Gli indagati sono accusati, a vario titolo, tra le altre cose di reati in materia fiscale e tributaria, violazioni della legge fallimentare, estorsione aggravata dal metodo mafioso, intestazione fittizia di beni, falso, corruzione, riciclaggio. Coinvolto anche un colonnello dei carabinieri

Su richiesta della Direzione Distrettuale Antimafia di Roma, la polizia di Stato di Latina ha dato esecuzione, nelle scorse ore, a un’ordinanza di custodia cautelare nei confronti di 12 persone, accusate a vario titolo di reati in materia fiscale e tributaria, violazioni della legge fallimentare, estorsione aggravata dal metodo mafioso, intestazione fittizia di beni, falso, corruzione, riciclaggio, accesso abusivo a sistema informatico, rivelazioni di segreto d’ufficio, favoreggiamento reale,  turbativa d’asta, sequestro di persona e detenzione e porto d’armi da fuoco. Quattro gli indagati finiti in carcere, sette quelli posti ai domiciliari, mentre uno è stato sottoposto alla misura del divieto di dimora nella provincia di Latina. Gli agenti, in collaborazione con le Questure di Napoli, Lucca e Caserta e con l’ausilio del Reparto Prevenzione, hanno inoltre sequestrato quattro aziende specializzate nella commercializzazione del vetro.

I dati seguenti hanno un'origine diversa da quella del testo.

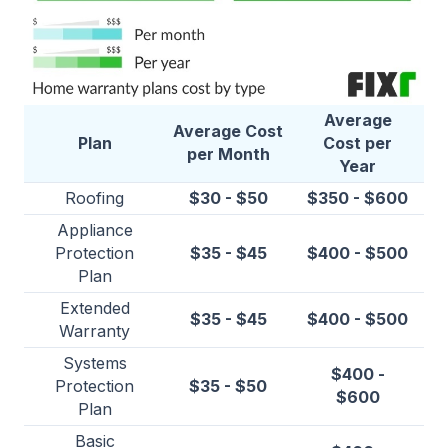
Average
Average Cost
Plan
Cost per
per Month
Year
Roofing
$30 - $50
$350 - $600
Appliance
Protection
$35 - $45
$400 - $500
Plan
Extended
$35 - $45
$400 - $500
Warranty
Systems
$400 -
Protection
$35 - $50
$600
Plan
Basic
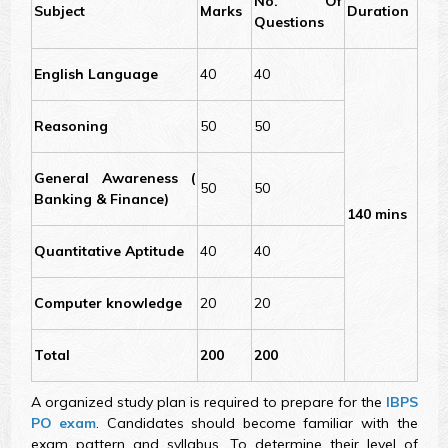
No. Of
Subject
Marks
Duration
Questions
English Language
40
40
Reasoning
50
50
General Awareness (
50
50
Banking & Finance)
140 mins
Quantitative Aptitude
40
40
Computer knowledge
20
20
Total
200
200
A organized study plan is required to prepare for the
IBPS
PO exam
. Candidates should become familiar with the
exam pattern and syllabus. To determine their level of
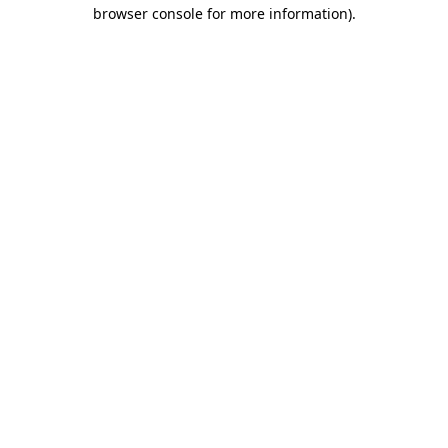
browser console for more information).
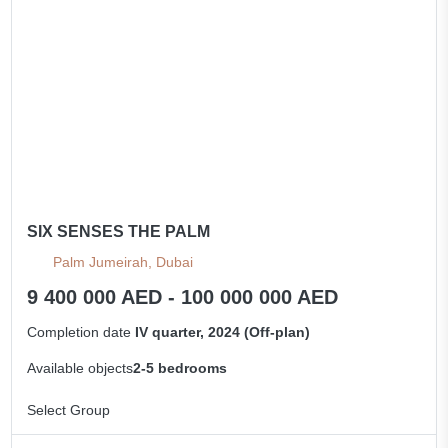
SIX SENSES THE PALM
Palm Jumeirah, Dubai
9 400 000 AED - 100 000 000 AED
Completion date
IV quarter, 2024 (Off-plan)
Available objects
2-5 bedrooms
Select Group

L’operazione “Dirty Glass”

L’inchiesta, denominata “Dirty Glass”, è iniziata nel 2017 e ha permesso di scoprire una serie rilevante di reati di matrice economica riconducibili a diversi imprenditori, che avrebbero gestito le proprie aziende realizzando profitti illeciti. Il principale indagato è L.I., con numerosi procedimenti penali a suo carico, reale amministratore di diverse aziende intestate fittiziamente a terzi allo scopo di riciclare i proventi di attività delittuose. Le indagini, portate avanti anche grazie a intercettazioni e alle testimonianze di collaboratori di giustizia, hanno svelato il sistematico utilizzo di dipendenti della pubblica amministrazione per consentire agli indagati di mandare avanti il sistema illecito. Nella rete criminale era coinvolto anche un colonnello dei carabinieri, accusato di avere fornito agli altri indagati informazioni su indagini in corso e "consigli" per rendere meno efficace l'attività di intercettazione da parte degli inquirenti. Gli inquirenti hanno inoltre definito “notevole” la capacità del gruppo di instaurare rapporti con membri della criminalità organizzata.